# Structured page parsing data
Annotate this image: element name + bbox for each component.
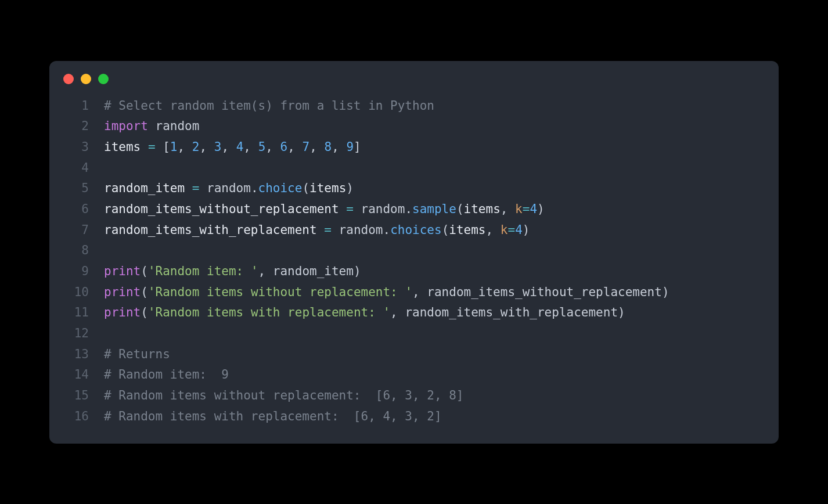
code-content[interactable]: random_item = random.choice(items) [104, 178, 354, 199]
token-fn: choice [258, 181, 303, 195]
token-code: , [221, 140, 236, 154]
code-line[interactable]: 16# Random items with replacement: [6, 4… [63, 406, 765, 427]
token-op: = [346, 202, 354, 216]
code-content[interactable]: print('Random items without replacement:… [104, 282, 669, 303]
token-code: , random_item [258, 264, 354, 278]
token-var: random_item [104, 181, 185, 195]
code-line[interactable]: 10print('Random items without replacemen… [63, 282, 765, 303]
window-titlebar [49, 74, 779, 96]
code-line[interactable]: 14# Random item: 9 [63, 365, 765, 386]
line-number: 9 [63, 261, 89, 282]
zoom-icon[interactable] [98, 74, 109, 84]
token-builtin: print [104, 305, 141, 319]
token-cmt: # Returns [104, 347, 170, 361]
line-number: 15 [63, 386, 89, 406]
token-num: 5 [258, 140, 266, 154]
token-str: 'Random items with replacement: ' [148, 305, 390, 319]
token-code: , random_items_with_replacement [390, 305, 618, 319]
token-paren: ( [302, 181, 309, 195]
token-code: [ [156, 140, 170, 154]
token-karg: k [515, 202, 523, 216]
code-content[interactable]: random_items_without_replacement = rando… [104, 199, 545, 220]
token-code: random. [199, 181, 258, 195]
code-content[interactable]: import random [104, 116, 199, 137]
line-number: 3 [63, 137, 89, 158]
code-content[interactable]: # Random items with replacement: [6, 4, … [104, 406, 442, 427]
token-code: , [486, 223, 501, 237]
minimize-icon[interactable] [81, 74, 91, 84]
token-paren: ) [346, 181, 354, 195]
token-op: = [324, 223, 332, 237]
code-content[interactable]: print('Random item: ', random_item) [104, 261, 361, 282]
code-editor[interactable]: 1# Select random item(s) from a list in … [49, 96, 779, 427]
close-icon[interactable] [63, 74, 74, 84]
line-number: 6 [63, 199, 89, 220]
line-number: 10 [63, 282, 89, 303]
token-var: items [449, 223, 485, 237]
code-line[interactable]: 5random_item = random.choice(items) [63, 178, 765, 199]
token-str: 'Random item: ' [148, 264, 258, 278]
token-cmt: # Random item: 9 [104, 368, 229, 381]
code-content[interactable]: print('Random items with replacement: ',… [104, 303, 625, 323]
code-content[interactable]: # Select random item(s) from a list in P… [104, 96, 434, 117]
code-line[interactable]: 1# Select random item(s) from a list in … [63, 96, 765, 117]
token-num: 9 [346, 140, 354, 154]
token-num: 4 [236, 140, 244, 154]
token-paren: ) [618, 305, 625, 319]
token-num: 8 [325, 140, 332, 154]
code-content[interactable]: # Random items without replacement: [6, … [104, 386, 464, 406]
line-number: 8 [63, 240, 89, 261]
token-num: 6 [280, 140, 288, 154]
code-line[interactable]: 6random_items_without_replacement = rand… [63, 199, 765, 220]
token-num: 7 [303, 140, 310, 154]
token-num: 1 [170, 140, 178, 154]
token-cmt: # Random items without replacement: [6, … [104, 388, 464, 402]
code-content[interactable]: # Random item: 9 [104, 365, 229, 386]
line-number: 5 [63, 178, 89, 199]
token-var: items [309, 181, 346, 195]
code-content[interactable]: items = [1, 2, 3, 4, 5, 6, 7, 8, 9] [104, 137, 361, 158]
token-paren: ) [354, 264, 361, 278]
code-line[interactable]: 8 [63, 240, 765, 261]
token-op: = [148, 140, 156, 154]
token-num: 3 [214, 140, 222, 154]
code-line[interactable]: 9print('Random item: ', random_item) [63, 261, 765, 282]
token-builtin: print [104, 264, 141, 278]
token-code [317, 223, 325, 237]
code-line[interactable]: 2import random [63, 116, 765, 137]
line-number: 12 [63, 323, 89, 344]
token-paren: ( [141, 264, 148, 278]
token-var: items [104, 140, 141, 154]
line-number: 11 [63, 303, 89, 323]
code-line[interactable]: 13# Returns [63, 344, 765, 365]
token-paren: ) [523, 223, 530, 237]
line-number: 13 [63, 344, 89, 365]
token-code: random. [354, 202, 412, 216]
token-code: , [177, 140, 192, 154]
token-num: 2 [192, 140, 200, 154]
token-str: 'Random items without replacement: ' [148, 285, 412, 299]
token-op: = [523, 202, 530, 216]
token-var: random_items_without_replacement [104, 202, 339, 216]
code-content[interactable]: # Returns [104, 344, 170, 365]
token-num: 4 [515, 223, 523, 237]
token-code: ] [354, 140, 361, 154]
code-line[interactable]: 4 [63, 158, 765, 179]
code-line[interactable]: 15# Random items without replacement: [6… [63, 386, 765, 406]
code-line[interactable]: 11print('Random items with replacement: … [63, 303, 765, 323]
code-line[interactable]: 12 [63, 323, 765, 344]
token-code: , random_items_without_replacement [412, 285, 662, 299]
line-number: 4 [63, 158, 89, 179]
token-op: = [507, 223, 515, 237]
token-karg: k [501, 223, 508, 237]
token-var: items [464, 202, 501, 216]
code-content[interactable]: random_items_with_replacement = random.c… [104, 220, 530, 241]
token-builtin: print [104, 285, 141, 299]
token-code [339, 202, 347, 216]
token-paren: ( [456, 202, 464, 216]
code-line[interactable]: 7random_items_with_replacement = random.… [63, 220, 765, 241]
token-num: 4 [530, 202, 537, 216]
token-code: , [332, 140, 346, 154]
token-paren: ) [662, 285, 669, 299]
code-line[interactable]: 3items = [1, 2, 3, 4, 5, 6, 7, 8, 9] [63, 137, 765, 158]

# Exercise directions
Print out each record exactly as shown, but keep the pictures out.

# Written response
Annotate this image: element name + bbox for each component.
code-content[interactable]: random_item = random.choice(items) [104, 178, 354, 199]
token-fn: choice [258, 181, 303, 195]
token-code: , [221, 140, 236, 154]
code-line[interactable]: 16# Random items with replacement: [6, 4… [63, 406, 765, 427]
token-op: = [346, 202, 354, 216]
code-content[interactable]: print('Random items without replacement:… [104, 282, 669, 303]
token-code: , random_item [258, 264, 354, 278]
token-var: random_item [104, 181, 185, 195]
code-line[interactable]: 10print('Random items without replacemen… [63, 282, 765, 303]
window-titlebar [49, 74, 779, 96]
code-line[interactable]: 14# Random item: 9 [63, 365, 765, 386]
line-number: 9 [63, 261, 89, 282]
zoom-icon[interactable] [98, 74, 109, 84]
token-builtin: print [104, 305, 141, 319]
token-cmt: # Returns [104, 347, 170, 361]
line-number: 15 [63, 386, 89, 406]
token-num: 5 [258, 140, 266, 154]
token-str: 'Random items with replacement: ' [148, 305, 390, 319]
token-code: , random_items_with_replacement [390, 305, 618, 319]
token-paren: ( [302, 181, 309, 195]
token-code: [ [156, 140, 170, 154]
token-karg: k [515, 202, 523, 216]
code-content[interactable]: random_items_without_replacement = rando… [104, 199, 545, 220]
token-code: random. [199, 181, 258, 195]
code-content[interactable]: import random [104, 116, 199, 137]
line-number: 3 [63, 137, 89, 158]
code-content[interactable]: # Random items with replacement: [6, 4, … [104, 406, 442, 427]
token-code: , [486, 223, 501, 237]
minimize-icon[interactable] [81, 74, 91, 84]
token-paren: ) [346, 181, 354, 195]
token-op: = [324, 223, 332, 237]
code-content[interactable]: print('Random item: ', random_item) [104, 261, 361, 282]
code-editor[interactable]: 1# Select random item(s) from a list in … [49, 96, 779, 427]
close-icon[interactable] [63, 74, 74, 84]
line-number: 6 [63, 199, 89, 220]
line-number: 10 [63, 282, 89, 303]
token-var: items [449, 223, 485, 237]
code-line[interactable]: 5random_item = random.choice(items) [63, 178, 765, 199]
token-str: 'Random item: ' [148, 264, 258, 278]
token-cmt: # Random item: 9 [104, 368, 229, 381]
code-content[interactable]: print('Random items with replacement: ',… [104, 303, 625, 323]
code-content[interactable]: # Select random item(s) from a list in P… [104, 96, 434, 117]
code-line[interactable]: 1# Select random item(s) from a list in … [63, 96, 765, 117]
token-num: 9 [346, 140, 354, 154]
token-num: 4 [236, 140, 244, 154]
token-paren: ) [618, 305, 625, 319]
token-num: 8 [325, 140, 332, 154]
code-content[interactable]: # Random items without replacement: [6, … [104, 386, 464, 406]
line-number: 8 [63, 240, 89, 261]
token-num: 6 [280, 140, 288, 154]
code-line[interactable]: 6random_items_without_replacement = rand… [63, 199, 765, 220]
token-num: 7 [303, 140, 310, 154]
token-num: 1 [170, 140, 178, 154]
token-cmt: # Random items without replacement: [6, … [104, 388, 464, 402]
code-content[interactable]: # Random item: 9 [104, 365, 229, 386]
line-number: 5 [63, 178, 89, 199]
token-var: items [309, 181, 346, 195]
code-content[interactable]: items = [1, 2, 3, 4, 5, 6, 7, 8, 9] [104, 137, 361, 158]
token-paren: ) [354, 264, 361, 278]
code-line[interactable]: 8 [63, 240, 765, 261]
token-op: = [148, 140, 156, 154]
token-num: 3 [214, 140, 222, 154]
code-line[interactable]: 9print('Random item: ', random_item) [63, 261, 765, 282]
token-builtin: print [104, 264, 141, 278]
token-code [317, 223, 325, 237]
code-line[interactable]: 2import random [63, 116, 765, 137]
line-number: 12 [63, 323, 89, 344]
token-paren: ( [141, 264, 148, 278]
token-var: items [104, 140, 141, 154]
line-number: 11 [63, 303, 89, 323]
code-line[interactable]: 13# Returns [63, 344, 765, 365]
token-paren: ) [523, 223, 530, 237]
line-number: 13 [63, 344, 89, 365]
token-code: random. [354, 202, 412, 216]
token-code: , [177, 140, 192, 154]
token-num: 2 [192, 140, 200, 154]
token-str: 'Random items without replacement: ' [148, 285, 412, 299]
token-op: = [523, 202, 530, 216]
token-var: random_items_without_replacement [104, 202, 339, 216]
code-content[interactable]: # Returns [104, 344, 170, 365]
token-num: 4 [515, 223, 523, 237]
token-code: ] [354, 140, 361, 154]
code-line[interactable]: 4 [63, 158, 765, 179]
code-line[interactable]: 15# Random items without replacement: [6… [63, 386, 765, 406]
code-line[interactable]: 11print('Random items with replacement: … [63, 303, 765, 323]
code-line[interactable]: 12 [63, 323, 765, 344]
token-code: , random_items_without_replacement [412, 285, 662, 299]
line-number: 4 [63, 158, 89, 179]
token-op: = [507, 223, 515, 237]
token-karg: k [501, 223, 508, 237]
token-var: items [464, 202, 501, 216]
code-content[interactable]: random_items_with_replacement = random.c… [104, 220, 530, 241]
token-builtin: print [104, 285, 141, 299]
token-code [339, 202, 347, 216]
token-paren: ( [456, 202, 464, 216]
code-line[interactable]: 7random_items_with_replacement = random.… [63, 220, 765, 241]
token-num: 4 [530, 202, 537, 216]
token-code: , [332, 140, 346, 154]
token-paren: ) [662, 285, 669, 299]
code-line[interactable]: 3items = [1, 2, 3, 4, 5, 6, 7, 8, 9] [63, 137, 765, 158]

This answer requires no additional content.